Les ingénieurs d'Alstom
En clair, l'université de La Rochelle, établissement autonome depuis le 1er janvier 2009 (1), s'engage à donner aux étudiants une formation « professionnalisante », en associant plus étroitement le monde socio-économique à ses projets. C'est ainsi que les ingénieurs délégués par Alstom ont travaillé pendant un an aux côtés des universitaires pour évaluer les besoins et dessiner la nouvelle formation. Pour Gérard Blanchard, président de l'université de La Rochelle, il s'agit d'« une étape importante dans l'autonomie ».
« Il faut créer un lien de confiance avec les entreprises. Nous avons beaucoup à apprendre les uns des autres, après des décennies passées à s'éviter. »

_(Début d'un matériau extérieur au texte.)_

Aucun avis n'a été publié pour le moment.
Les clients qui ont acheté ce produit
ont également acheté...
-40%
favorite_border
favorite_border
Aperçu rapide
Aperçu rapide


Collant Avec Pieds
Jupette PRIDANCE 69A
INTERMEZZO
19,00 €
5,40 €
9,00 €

« On ne perd pas notre âme »
« J'espère, poursuit M. Blanchard, que cela débouchera sur une vraie rupture de l'image de l'université, qui est en mesure de donner du savoir et des compétences. Nous voulons prouver que l'université insère les étudiants aussi bien que les grandes écoles. » Depuis trois ans, l'université de La Rochelle enquête sur l'insertion professionnelle auprès de ses anciens étudiants. Avec des résultats intéressants : le taux d'insertion est d'environ 85 %, plus proche de 95 % dans le secteur SPI.

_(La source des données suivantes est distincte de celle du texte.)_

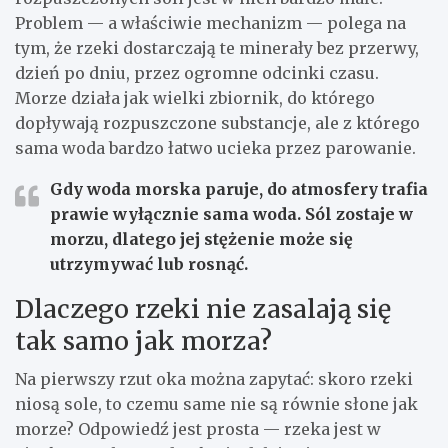
Problem — a właściwie mechanizm — polega na
tym, że rzeki dostarczają te minerały bez przerwy,
dzień po dniu, przez ogromne odcinki czasu.
Morze działa jak wielki zbiornik, do którego
dopływają rozpuszczone substancje, ale z którego
sama woda bardzo łatwo ucieka przez parowanie.
Gdy woda morska paruje, do atmosfery trafia
prawie wyłącznie sama woda. Sól zostaje w
morzu, dlatego jej stężenie może się
utrzymywać lub rosnąć.
Dlaczego rzeki nie zasalają się
tak samo jak morza?
Na pierwszy rzut oka można zapytać: skoro rzeki
niosą sole, to czemu same nie są równie słone jak
morze? Odpowiedź jest prosta — rzeka jest w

« Les gens, y compris les enseignants du secondaire, ont une image de l'université qui date énormément », assure Christian Eskenazi, directeur de l'Institut polytechnique, « aujourd'hui, un étudiant est suivi tout au long de son cursus. » « L'université ne va pas se transformer en école d'ingénieurs, mais cette étape est une petite révolution dans les mentalités », ajoute Gérard Blanchard. « On ne perd pas notre âme, on reste un lieu de culture et de recherche », insiste Christian Eskenazi. Quant à Guillaume Vendroux, le président de l'institut, il est « ravi de participer à l'aventure. Je suis heureux que nos entreprises bénéficient d'un outil comme celui-ci. »
(1) La Fondation université de la Rochelle a été lancée le 1er juillet.